Published in The Astrophysical Journal in April, the most recent image of M87 retains similar qualities to the original, as it is consistent with previous EHT data and theoretical explanations. However, it shows a more defined bright ring of emission, which is expected to be produced by hot gas falling into the black hole. The orange ring is roughly two times slimmer than its original projected size, and there is a darker central brightness depression making up the inner shadow of a black hole. The new image has allowed astronomers to determine increasingly accurate measurements of the M87 black hole’s mass and perform more tests of its gravity. As Dr. Medeiros stated at the National Science Foundation News, “The fact that we see a thin ring is a very important and interesting constraint in terms of us understanding how the matter is falling into the black hole and what the environment is around the black hole.” Because the ring appears thinner, it suggests that the black hole has been accreting only a small amount of matter. 

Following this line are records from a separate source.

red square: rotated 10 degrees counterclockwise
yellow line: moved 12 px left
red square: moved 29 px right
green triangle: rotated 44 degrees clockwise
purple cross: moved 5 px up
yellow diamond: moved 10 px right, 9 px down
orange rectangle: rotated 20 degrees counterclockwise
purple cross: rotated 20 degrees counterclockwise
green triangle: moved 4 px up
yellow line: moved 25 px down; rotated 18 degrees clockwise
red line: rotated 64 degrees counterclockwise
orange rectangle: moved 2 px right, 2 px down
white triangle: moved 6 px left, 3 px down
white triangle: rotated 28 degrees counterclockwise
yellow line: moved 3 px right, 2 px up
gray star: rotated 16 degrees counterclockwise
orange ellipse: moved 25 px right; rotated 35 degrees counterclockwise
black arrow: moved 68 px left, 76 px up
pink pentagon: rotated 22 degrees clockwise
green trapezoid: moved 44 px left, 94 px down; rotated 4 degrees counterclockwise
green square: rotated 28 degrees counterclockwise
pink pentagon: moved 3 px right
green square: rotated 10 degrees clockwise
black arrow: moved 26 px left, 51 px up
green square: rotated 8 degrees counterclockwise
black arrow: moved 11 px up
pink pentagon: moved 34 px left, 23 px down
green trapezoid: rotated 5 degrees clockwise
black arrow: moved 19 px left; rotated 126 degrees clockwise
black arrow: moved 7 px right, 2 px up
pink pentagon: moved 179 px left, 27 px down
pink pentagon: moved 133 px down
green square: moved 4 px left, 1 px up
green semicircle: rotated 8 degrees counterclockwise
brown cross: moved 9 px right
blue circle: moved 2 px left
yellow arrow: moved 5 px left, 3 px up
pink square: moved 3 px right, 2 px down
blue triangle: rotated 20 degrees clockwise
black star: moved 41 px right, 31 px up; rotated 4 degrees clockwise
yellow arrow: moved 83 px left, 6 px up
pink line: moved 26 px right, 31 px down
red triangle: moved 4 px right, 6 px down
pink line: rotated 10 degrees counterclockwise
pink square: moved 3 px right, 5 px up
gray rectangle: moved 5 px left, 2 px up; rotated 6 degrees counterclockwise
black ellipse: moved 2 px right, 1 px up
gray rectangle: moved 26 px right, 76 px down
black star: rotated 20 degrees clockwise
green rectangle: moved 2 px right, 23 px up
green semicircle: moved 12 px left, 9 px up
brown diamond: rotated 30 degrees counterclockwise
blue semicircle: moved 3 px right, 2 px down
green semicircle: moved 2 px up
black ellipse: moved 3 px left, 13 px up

PRIMO has successfully created an image that could otherwise only be produced by a radio telescope as large as the Earth. The research team has developed innovative, precise ways for scientists to study objects in our universe. Machine learning tools such as PRIMO can be applied to other EHT observations, including those of Sagittarius A*, a black hole contained within our galaxy. Looking beyond astronomy, Dr. Medeiros believes that this modern technology can be utilized in various fields that apply interferometry, such as oceanography, medicine, and remote sensing. PRIMO could one day be used to enhance and accelerate scientific discoveries in a diverse range of fields, making it a crucial tool for future research and discovery of new sides of the universe.